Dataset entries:
.....

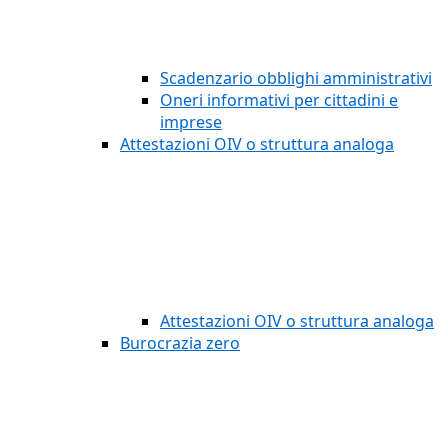
Scadenzario obblighi amministrativi
Oneri informativi per cittadini e
imprese
Attestazioni OIV o struttura analoga
Attestazioni OIV o struttura analoga
Burocrazia zero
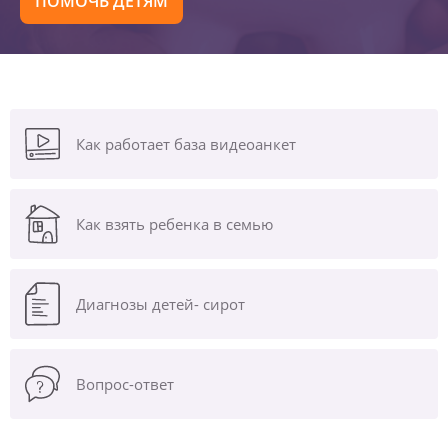
ПОМОЧЬ ДЕТЯМ
Как работает база видеоанкет
Как взять ребенка в семью
Диагнозы
детей- сирот
Вопрос-ответ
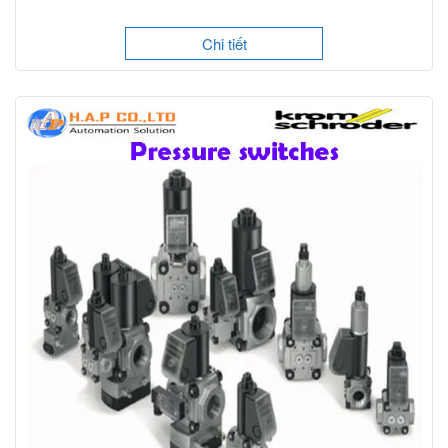
Chi tiết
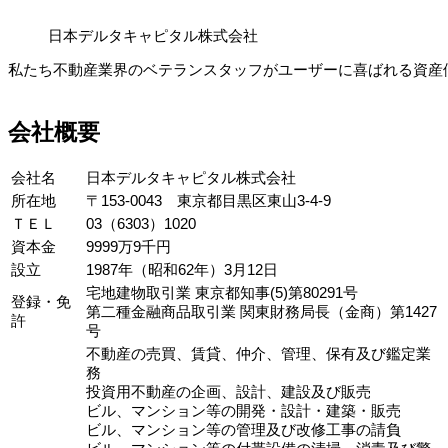
日本デルタキャピタル株式会社
私たち不動産業界のベテランスタッフがユーザーに喜ばれる資産価
会社概要
会社名
日本デルタキャピタル株式会社
所在地
〒153-0043 東京都目黒区東山3-4-9
ＴＥＬ
03（6303）1020
資本金
9999万9千円
設立
1987年（昭和62年）3月12日
宅地建物取引業 東京都知事(5)第80291号
登録・免
第二種金融商品取引業 関東財務局長（金商）第1427
許
号
不動産の売買、賃貸、仲介、管理、保有及び鑑定業
務
投資用不動産の企画、設計、建設及び販売
ビル、マンション等の開発・設計・建築・販売
ビル、マンション等の管理及び改修工事の請負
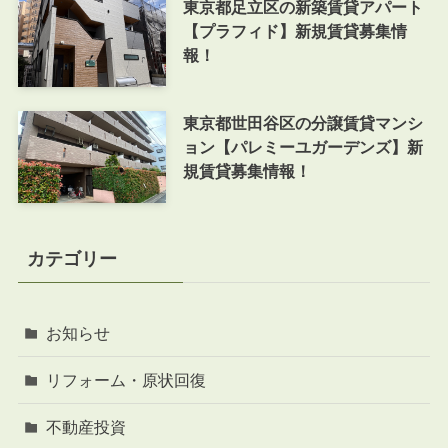
東京都足立区の新築賃貸アパート
【プラフィド】新規賃貸募集情
報！
東京都世田谷区の分譲賃貸マンシ
ョン【パレミーユガーデンズ】新
規賃貸募集情報！
カテゴリー
お知らせ
リフォーム・原状回復
不動産投資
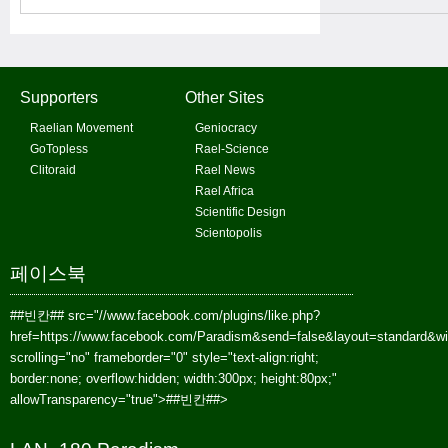
Supporters
Other Sites
Raelian Movement
Geniocracy
GoTopless
Rael-Science
Clitoraid
Rael News
Rael Africa
Scientific Design
Scientopolis
페이스북
##빈칸##
src="//www.facebook.com/plugins/like.php?
href=https://www.facebook.com/Paradism&send=false&layout=standard&w
scrolling="no" frameborder="0" style="text-align:right;
border:none; overflow:hidden; width:300px; height:80px;"
allowTransparency="true">
##빈칸##
>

.....

§ The task:
If a line in the entries contains "facebook", copy it.

§ Solution to the problem:
src="//www.facebook.com/plugins/like.php?
href=https://www.facebook.com/Paradism&send=false&layout=standard&w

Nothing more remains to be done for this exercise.